Tensorboard does not load on hub, loads locally, tfevents files are uploaded to hub

Trained a model using trainer.train() and trainer.push().

training_args = Seq2SeqTrainingArguments(
    output_dir=fine_tuned_model,  # same name as model
    per_device_train_batch_size=16,
    gradient_accumulation_steps=1,  
    learning_rate=1e-5,
    warmup_steps=50,
    max_steps=max_steps,
    gradient_checkpointing=True,
    fp16=True,
    evaluation_strategy="steps",
    per_device_eval_batch_size=8,
    predict_with_generate=True,
    generation_max_length=225,
    save_steps=200,
    eval_steps=200,
    logging_steps=200,
    report_to=["tensorboard"],
    load_best_model_at_end=True,
    metric_for_best_model="wer",
    greater_is_better=False,
    push_to_hub=True,
    save_total_limit=1,
    hub_strategy="all_checkpoints"
)
from transformers import Seq2SeqTrainer
from transformers.integrations import TensorBoardCallback

trainer = Seq2SeqTrainer(
    args=training_args,
    model=model,
    train_dataset=audio_dataset["train"],
    eval_dataset=audio_dataset["test"],
    data_collator=data_collator,
    compute_metrics=compute_metrics,
    tokenizer=processor.feature_extractor,
    callbacks=[TensorBoardCallback()]
)

The model is pushed to hub.

The logs messages show tf events files are pushed to hub.

Upload 2 LFS files:   0%|          | 0/2 [00:00<?, ?it/s]
events.out.tfevents.1708962517.57b658957df3.26.1:   0%|          | 0.00/9.64k [00:00<?, ?B/s]
events.out.tfevents.1708962517.57b658957df3.26.0:   0%|          | 0.00/9.64k [00:00<?, ?B/s]

I can view tensorboard on local computer

However when I open tensorboard on hub it errors out

### No dashboards are active for the current data set.

Probable causes:

* You haven’t written any data to your event files.
* TensorBoard can’t find your event files.

Any pointers to load tensorboard on hub ?

Were you able to fix this?

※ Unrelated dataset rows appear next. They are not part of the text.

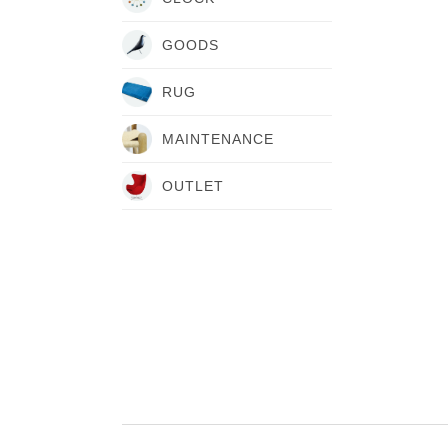
GOODS
RUG
MAINTENANCE
OUTLET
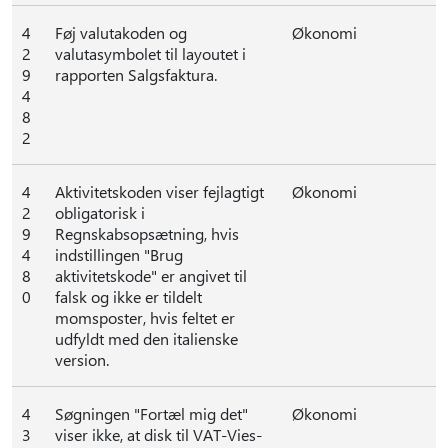
4
Føj valutakoden og
Økonomi
2
valutasymbolet til layoutet i
9
rapporten Salgsfaktura.
4
8
2
4
Aktivitetskoden viser fejlagtigt
Økonomi
2
obligatorisk i
9
Regnskabsopsætning, hvis
4
indstillingen "Brug
8
aktivitetskode" er angivet til
0
falsk og ikke er tildelt
momsposter, hvis feltet er
udfyldt med den italienske
version.
4
Søgningen "Fortæl mig det"
Økonomi
3
viser ikke, at disk til VAT-Vies-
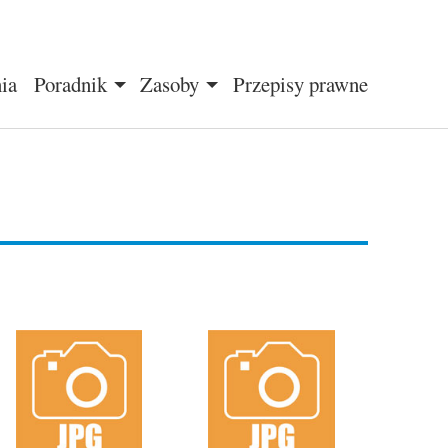
ia
Poradnik
Zasoby
Przepisy prawne
+
+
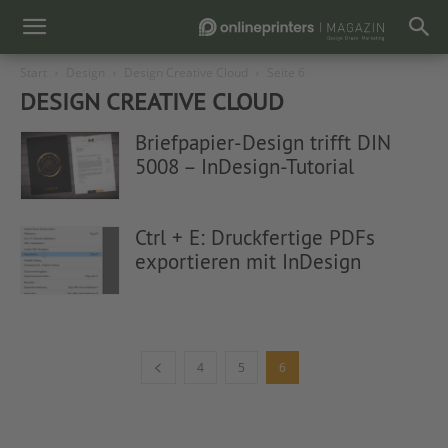
Start
Design
Design Creative Cloud
Seite 6
DESIGN CREATIVE CLOUD
Briefpapier-Design trifft DIN
5008 – InDesign-Tutorial
Ctrl + E: Druckfertige PDFs
exportieren mit InDesign
4
5
6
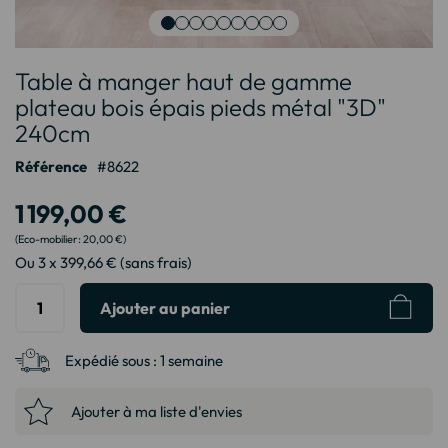
Passer
Table à manger haut de gamme
au
début
plateau bois épais pieds métal "3D"
de
240cm
la
Galerie
Référence
8622
d’images
1 199,00 €
20,00 €
Ou 3 x 399,66 € (sans frais)
Ajouter au panier
Expédié sous :
1 semaine
Ajouter à ma liste d'envies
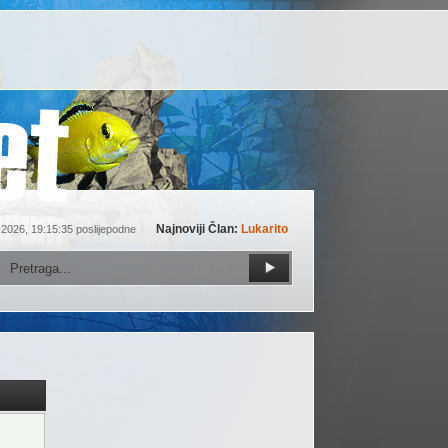
Najnoviji Član:
Lukarito
 2026, 19:15:35 poslijepodne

I’ve come across the same problem, loads locally but doesnt work online.

I suggest there is something wrong with the way Tensor is trying to extract the data, or more specifically where its trying to fetch its data from. Any further help would be appreciated

@LennyBijan Thank you for responding. It appears to be intermittent huggingface issue. Tensorboard loads fine for that model now. They do not load for other model(s).

Note - I uploaded same tf events files to wandb and they load just fine for every model

Happy to share if and when i find definite answer.

Keeping the discussion open.
Any findings are welcome.

Thank you

1 Like

Any update on this? I’m experiencing the same behavior, it seems to be transient. Sometimes it will correctly load other time it will fail.

same issue here. I can load the tensorboard on colab but can’t load it under hugging face training metric tab.

I’m having the exact same issue. It loads the “training metrics” tab only for some models and for some others it doesn’t, even if the code producing them is the same.

It has been fixed! Thanks for reporting

Hello, I’m experiencing the same problem today, @severo are there any solutions for that?